__GOAL OF THE EXERCISE__: Return, from the material below, each line in which "your" occurs.

__TASK INPUT__:
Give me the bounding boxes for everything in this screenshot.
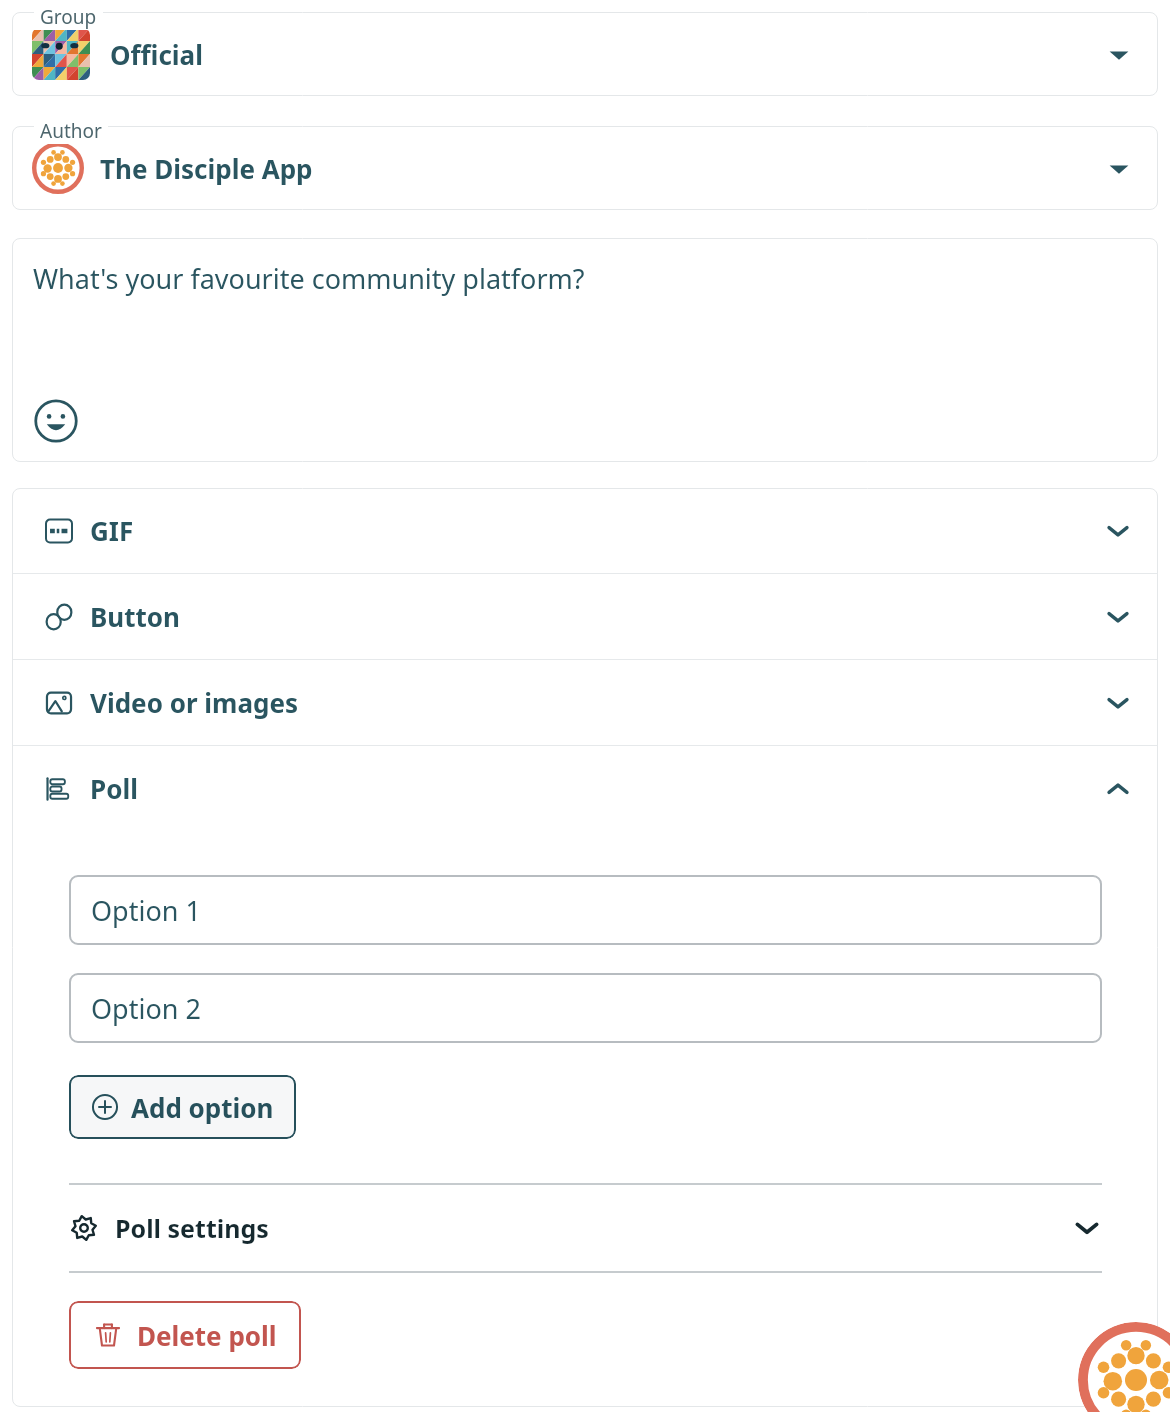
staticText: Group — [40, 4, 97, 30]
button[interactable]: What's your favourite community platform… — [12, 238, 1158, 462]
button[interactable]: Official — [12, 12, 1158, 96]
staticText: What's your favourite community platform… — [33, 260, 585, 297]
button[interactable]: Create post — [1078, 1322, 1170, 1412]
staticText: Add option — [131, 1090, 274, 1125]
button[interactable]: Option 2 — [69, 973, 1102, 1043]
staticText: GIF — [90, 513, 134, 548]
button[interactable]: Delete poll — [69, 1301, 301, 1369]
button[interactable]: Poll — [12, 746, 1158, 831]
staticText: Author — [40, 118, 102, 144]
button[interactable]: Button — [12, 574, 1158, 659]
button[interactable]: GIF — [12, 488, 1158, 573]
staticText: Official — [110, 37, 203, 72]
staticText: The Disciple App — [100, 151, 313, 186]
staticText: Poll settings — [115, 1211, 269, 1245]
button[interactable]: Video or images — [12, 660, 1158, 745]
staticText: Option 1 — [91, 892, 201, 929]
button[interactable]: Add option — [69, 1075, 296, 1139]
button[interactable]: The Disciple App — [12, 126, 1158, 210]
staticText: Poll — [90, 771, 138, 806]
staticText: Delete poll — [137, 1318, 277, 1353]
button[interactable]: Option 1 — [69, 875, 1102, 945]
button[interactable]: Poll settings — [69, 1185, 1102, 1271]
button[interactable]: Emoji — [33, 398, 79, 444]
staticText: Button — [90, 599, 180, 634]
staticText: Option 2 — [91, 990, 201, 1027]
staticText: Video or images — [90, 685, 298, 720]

==

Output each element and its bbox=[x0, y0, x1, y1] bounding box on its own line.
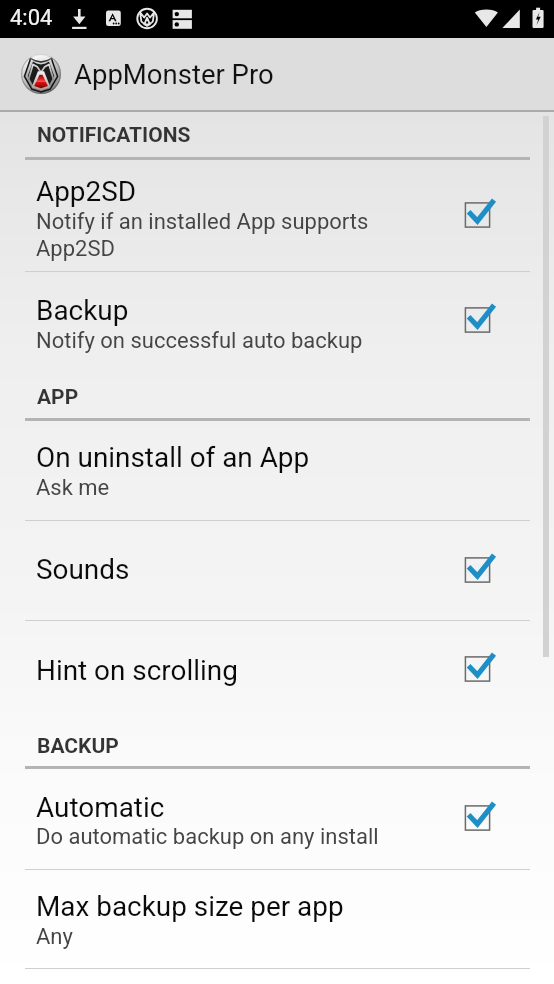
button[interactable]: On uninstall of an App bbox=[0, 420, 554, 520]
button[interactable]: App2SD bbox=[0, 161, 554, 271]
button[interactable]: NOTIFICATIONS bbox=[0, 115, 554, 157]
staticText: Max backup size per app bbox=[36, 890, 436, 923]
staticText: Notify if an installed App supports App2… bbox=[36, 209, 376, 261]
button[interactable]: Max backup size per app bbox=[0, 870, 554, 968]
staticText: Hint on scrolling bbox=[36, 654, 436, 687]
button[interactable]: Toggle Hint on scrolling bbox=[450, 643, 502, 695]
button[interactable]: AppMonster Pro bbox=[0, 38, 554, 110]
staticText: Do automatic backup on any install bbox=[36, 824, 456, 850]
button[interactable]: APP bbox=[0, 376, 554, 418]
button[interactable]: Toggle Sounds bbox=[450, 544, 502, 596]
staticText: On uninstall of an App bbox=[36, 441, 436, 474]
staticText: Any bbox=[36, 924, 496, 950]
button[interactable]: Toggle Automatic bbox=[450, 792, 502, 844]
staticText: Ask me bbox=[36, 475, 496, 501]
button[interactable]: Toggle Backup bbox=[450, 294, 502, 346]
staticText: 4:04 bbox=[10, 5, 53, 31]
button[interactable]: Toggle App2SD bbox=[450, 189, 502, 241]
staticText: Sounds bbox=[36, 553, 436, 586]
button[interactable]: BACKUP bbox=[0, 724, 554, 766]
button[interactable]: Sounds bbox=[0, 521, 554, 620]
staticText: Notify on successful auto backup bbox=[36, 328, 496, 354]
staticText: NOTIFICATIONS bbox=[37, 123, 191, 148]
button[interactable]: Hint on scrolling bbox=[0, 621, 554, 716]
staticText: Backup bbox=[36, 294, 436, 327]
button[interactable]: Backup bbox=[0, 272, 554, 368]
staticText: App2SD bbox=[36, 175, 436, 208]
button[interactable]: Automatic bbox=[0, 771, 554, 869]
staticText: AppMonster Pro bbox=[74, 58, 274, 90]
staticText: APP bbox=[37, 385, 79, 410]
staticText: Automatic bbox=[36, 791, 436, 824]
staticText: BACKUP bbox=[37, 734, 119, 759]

==

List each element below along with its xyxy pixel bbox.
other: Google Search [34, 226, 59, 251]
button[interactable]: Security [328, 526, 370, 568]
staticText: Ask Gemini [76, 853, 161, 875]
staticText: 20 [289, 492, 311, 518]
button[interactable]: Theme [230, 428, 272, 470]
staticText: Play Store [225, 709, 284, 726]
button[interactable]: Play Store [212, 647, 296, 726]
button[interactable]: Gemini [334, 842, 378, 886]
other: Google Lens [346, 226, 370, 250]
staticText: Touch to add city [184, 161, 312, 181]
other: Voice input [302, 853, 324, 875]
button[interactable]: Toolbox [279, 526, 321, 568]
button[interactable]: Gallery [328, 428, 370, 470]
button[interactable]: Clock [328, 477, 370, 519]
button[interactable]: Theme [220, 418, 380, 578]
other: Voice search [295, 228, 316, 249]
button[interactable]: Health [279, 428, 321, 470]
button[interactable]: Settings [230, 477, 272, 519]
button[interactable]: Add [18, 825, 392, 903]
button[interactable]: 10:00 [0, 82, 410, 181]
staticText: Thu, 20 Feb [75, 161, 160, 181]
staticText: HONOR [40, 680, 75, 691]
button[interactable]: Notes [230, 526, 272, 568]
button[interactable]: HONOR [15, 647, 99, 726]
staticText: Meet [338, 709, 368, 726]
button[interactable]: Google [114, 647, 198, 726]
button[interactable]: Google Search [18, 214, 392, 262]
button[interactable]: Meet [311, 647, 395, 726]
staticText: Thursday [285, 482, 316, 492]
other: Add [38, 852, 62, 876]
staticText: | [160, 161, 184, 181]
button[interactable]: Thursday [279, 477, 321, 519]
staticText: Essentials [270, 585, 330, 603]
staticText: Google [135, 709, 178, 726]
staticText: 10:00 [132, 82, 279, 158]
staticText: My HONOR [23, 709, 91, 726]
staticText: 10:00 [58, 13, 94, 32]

__TASK OUTPUT__:
button[interactable]: What's your favourite community platform… — [12, 238, 1158, 462]
staticText: What's your favourite community platform… — [33, 260, 585, 297]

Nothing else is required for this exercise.